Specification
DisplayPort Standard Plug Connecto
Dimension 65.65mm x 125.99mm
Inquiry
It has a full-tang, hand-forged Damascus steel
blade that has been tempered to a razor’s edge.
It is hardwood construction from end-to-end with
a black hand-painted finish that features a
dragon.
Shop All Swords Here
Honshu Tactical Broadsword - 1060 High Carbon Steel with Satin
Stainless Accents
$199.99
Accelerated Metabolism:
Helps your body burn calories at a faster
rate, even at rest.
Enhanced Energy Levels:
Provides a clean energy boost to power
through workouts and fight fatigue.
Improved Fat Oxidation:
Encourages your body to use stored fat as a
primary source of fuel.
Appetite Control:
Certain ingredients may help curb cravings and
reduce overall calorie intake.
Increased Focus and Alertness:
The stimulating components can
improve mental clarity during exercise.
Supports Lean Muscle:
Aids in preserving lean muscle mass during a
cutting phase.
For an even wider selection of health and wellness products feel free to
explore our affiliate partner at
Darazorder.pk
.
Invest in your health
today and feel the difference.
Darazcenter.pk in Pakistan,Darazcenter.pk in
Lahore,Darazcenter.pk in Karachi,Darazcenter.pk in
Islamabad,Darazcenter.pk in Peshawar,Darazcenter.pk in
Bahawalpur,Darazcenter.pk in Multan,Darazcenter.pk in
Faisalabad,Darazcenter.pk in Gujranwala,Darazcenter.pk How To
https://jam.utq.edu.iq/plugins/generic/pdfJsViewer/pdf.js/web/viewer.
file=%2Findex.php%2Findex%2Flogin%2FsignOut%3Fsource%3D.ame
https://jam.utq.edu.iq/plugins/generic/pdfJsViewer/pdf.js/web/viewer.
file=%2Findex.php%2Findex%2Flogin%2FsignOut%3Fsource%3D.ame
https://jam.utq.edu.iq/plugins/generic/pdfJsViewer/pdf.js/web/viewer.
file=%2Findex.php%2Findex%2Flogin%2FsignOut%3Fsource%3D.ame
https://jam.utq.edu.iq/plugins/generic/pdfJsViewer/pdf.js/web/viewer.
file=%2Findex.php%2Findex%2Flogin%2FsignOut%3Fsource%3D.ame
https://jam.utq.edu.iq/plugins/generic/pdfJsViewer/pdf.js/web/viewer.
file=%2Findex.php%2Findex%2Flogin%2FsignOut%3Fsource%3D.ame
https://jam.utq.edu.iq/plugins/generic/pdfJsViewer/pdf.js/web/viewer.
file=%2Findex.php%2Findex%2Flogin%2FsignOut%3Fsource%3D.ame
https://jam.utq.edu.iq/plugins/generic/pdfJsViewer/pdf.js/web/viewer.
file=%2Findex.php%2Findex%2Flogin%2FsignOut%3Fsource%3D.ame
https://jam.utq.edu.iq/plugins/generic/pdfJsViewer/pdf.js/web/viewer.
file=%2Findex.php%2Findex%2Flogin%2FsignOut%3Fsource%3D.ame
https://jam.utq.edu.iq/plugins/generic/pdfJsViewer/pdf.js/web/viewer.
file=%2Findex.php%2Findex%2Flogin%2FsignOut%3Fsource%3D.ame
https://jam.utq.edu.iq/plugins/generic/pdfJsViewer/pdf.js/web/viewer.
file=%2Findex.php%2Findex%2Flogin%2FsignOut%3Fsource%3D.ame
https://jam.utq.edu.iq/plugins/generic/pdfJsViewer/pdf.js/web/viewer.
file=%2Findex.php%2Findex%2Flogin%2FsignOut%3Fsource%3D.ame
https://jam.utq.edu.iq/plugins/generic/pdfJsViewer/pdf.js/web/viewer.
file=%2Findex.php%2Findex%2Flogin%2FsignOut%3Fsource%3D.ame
========================================================================
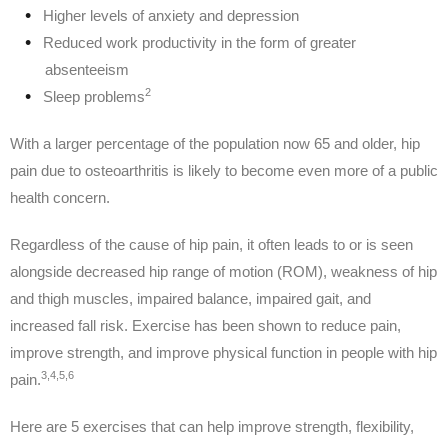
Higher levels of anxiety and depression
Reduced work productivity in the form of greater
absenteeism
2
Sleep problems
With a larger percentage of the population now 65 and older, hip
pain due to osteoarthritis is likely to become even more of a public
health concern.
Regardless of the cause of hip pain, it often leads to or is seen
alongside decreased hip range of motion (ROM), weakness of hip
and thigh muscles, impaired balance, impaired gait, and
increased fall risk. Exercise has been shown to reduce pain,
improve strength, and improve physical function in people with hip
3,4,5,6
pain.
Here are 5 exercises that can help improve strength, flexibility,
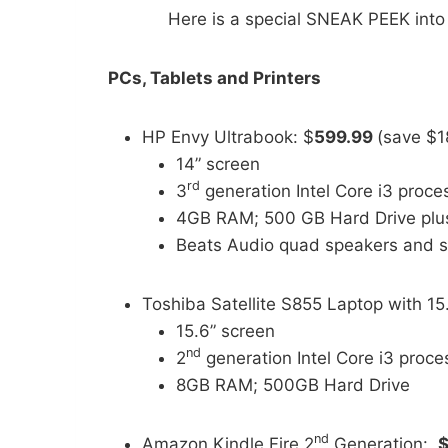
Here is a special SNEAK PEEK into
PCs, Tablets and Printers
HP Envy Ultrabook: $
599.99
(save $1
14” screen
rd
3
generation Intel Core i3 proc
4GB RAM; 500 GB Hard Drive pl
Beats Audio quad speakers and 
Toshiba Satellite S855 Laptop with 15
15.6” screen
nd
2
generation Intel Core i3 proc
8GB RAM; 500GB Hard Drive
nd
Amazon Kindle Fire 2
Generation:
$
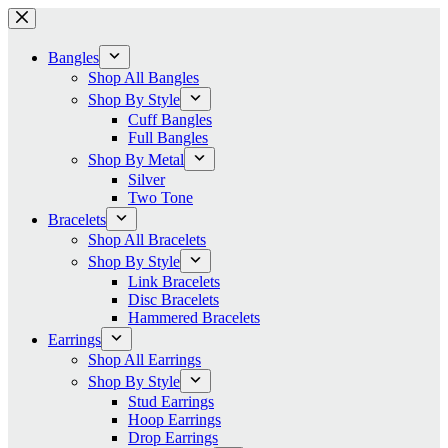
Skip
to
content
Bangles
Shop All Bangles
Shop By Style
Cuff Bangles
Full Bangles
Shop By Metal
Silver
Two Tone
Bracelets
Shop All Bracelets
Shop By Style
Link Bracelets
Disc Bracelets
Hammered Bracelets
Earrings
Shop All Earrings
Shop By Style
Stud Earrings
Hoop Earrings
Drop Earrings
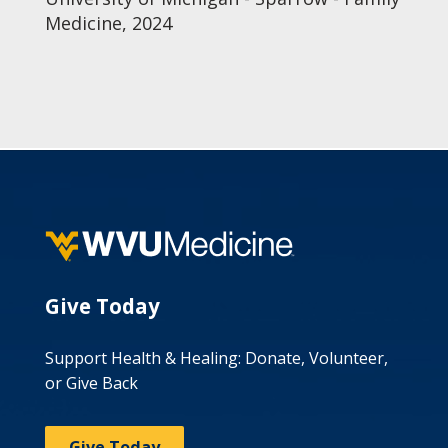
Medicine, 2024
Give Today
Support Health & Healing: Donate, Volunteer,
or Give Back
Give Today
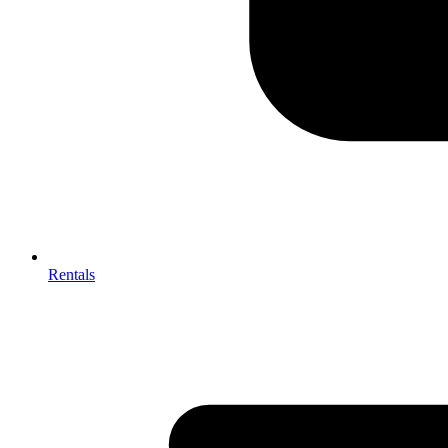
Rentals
========================================================================
- _REQUIRED WORK_: Both the line containing "Here are 5 exercises" and the line containing "Hoop Earrings" above belong in the output, as do the lines between them. Print them exactly, without pictures.

- _EXERCISE OUTPUT_:
Here are 5 exercises that can help improve strength, flexibility,
Here is a special SNEAK PEEK into
PCs, Tablets and Printers
HP Envy Ultrabook: $
599.99
(save $1
14” screen
rd
3
generation Intel Core i3 proc
4GB RAM; 500 GB Hard Drive pl
Beats Audio quad speakers and 
Toshiba Satellite S855 Laptop with 15
15.6” screen
nd
2
generation Intel Core i3 proc
8GB RAM; 500GB Hard Drive
nd
Amazon Kindle Fire 2
Generation:
$
Skip
to
content
Bangles
Shop All Bangles
Shop By Style
Cuff Bangles
Full Bangles
Shop By Metal
Silver
Two Tone
Bracelets
Shop All Bracelets
Shop By Style
Link Bracelets
Disc Bracelets
Hammered Bracelets
Earrings
Shop All Earrings
Shop By Style
Stud Earrings
Hoop Earrings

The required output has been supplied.